# taz.de -- Enttäuschte Wünsche bei der Schulwahl: Seid froh, dass ihr überhaupt zur Schule gehen dürft
       
       > Viele Bremer Grundschüler:innen dürfen nicht auf die weiterführende
       > Schule gehen, die sie sich wünschen. Dieser Schlag ins Gesicht hat
       > Tradition.
       
 (IMG) Bild: Schulbus im Einsatz: auf dem Land trifft die weite Anfahrt zur Schule nicht nur ein paar Pechvögel
       
       Das Leben ist kein Wunschkonzert und in manchen Ländern wären die Kinder
       froh, wenn sie überhaupt in die Schule gehen dürften. Barfuß. Was sonst
       könnte der Bremer Senat den 187 Grundschüler:innen sagen, die in diesem
       Jahr nicht nur keinen Platz an ihrer Wunschschule bekamen, sondern auch bei
       der Zweit- und Drittwahl leer ausgingen?
       
       4,3 Prozent der Viertklässler:innen müssen nach den Sommerferien
       [1][auf irgendeine weiterführende Schule in Bremen gehen], die mit Glück
       keine zehn Kilometer vom Wohnort entfernt liegt. Das ist nicht vergleichbar
       mit der Situation auf dem Land. Erstens sind dort alle gleichermaßen
       betroffen und nicht nur ein paar Pechvögel. Zweitens werden Kinder dort in
       der Regel mit dem Bus zur Schule gefahren, ohne Umsteigen und ohne das
       interessante Publikum, das in einer Großstadt den ÖPNV nutzt.
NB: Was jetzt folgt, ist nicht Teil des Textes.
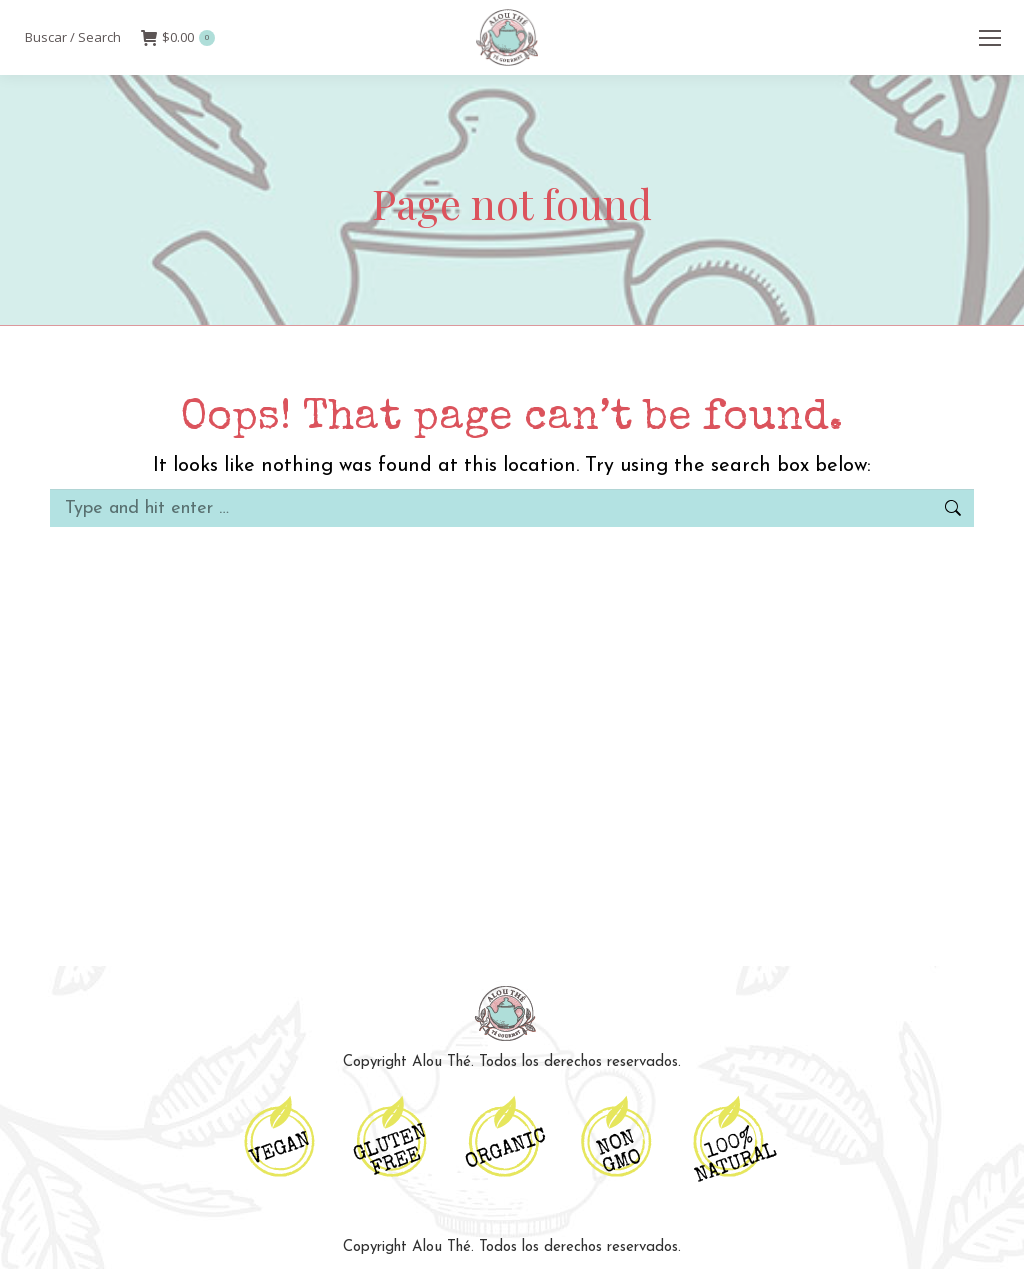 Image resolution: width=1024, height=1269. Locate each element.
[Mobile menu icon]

Wer ein Rad
       besitzt und es gewohnt ist, sich damit auf dem Weg zum Klavierunterricht
       durch die Stadt zu bewegen, [2][kann das natürlich nutzen]. Fahrradhelme
       schützen zwar nicht vor Unfällen, aber davor, dass der Kopf kaputt geht –
       prima.
       
       Und man kann sich ausmalen, welche Zehnjährigen die größten Hürden zu
       überwinden haben, etwa die von Alleinerziehenden oder mit
       Fluchthintergrund. Zumal die Stadtteile mit einem hohen Anteil an armen
       Menschen stärker von einem Mangel an Schulplätzen betroffen sind als
       andere. Nun ist es Tradition, dass der Wechsel auf die weiterführende
       Schule für viele Bremer Kinder mit einem Schlag ins Gesicht beginnt:
       Zwischen 95 und 97 Prozent aller Viertklässler:innen bekamen seit 2018
       einen Platz an einer der drei Wunschschulen, nur 2020 waren es 98,1
       Prozent. In Hamburg dagegen landeten 2024 99 Prozent aller Kinder auf einer
       [3][Schule der Wahl.]
       
       Wie heißt es so schön im Wahlprogramm in leichter Sprache der Bremer SPD,
       die seit 1945 verantwortlich für das Bildungsressort ist: „Alle Kinder
       brauchen die richtige Schule. Dann lernen alle gut und haben später ein
       gutes Leben.“ Genau das ist die Botschaft der Partei, die nicht müde wird,
       trotz gegenteiliger Befunde den Aufstieg durch Bildung zu verheißen:
       später, Kinder. Dann geht es um das, was ihr euch wünscht. So lange aber
       entscheiden wir, was richtig für euch ist.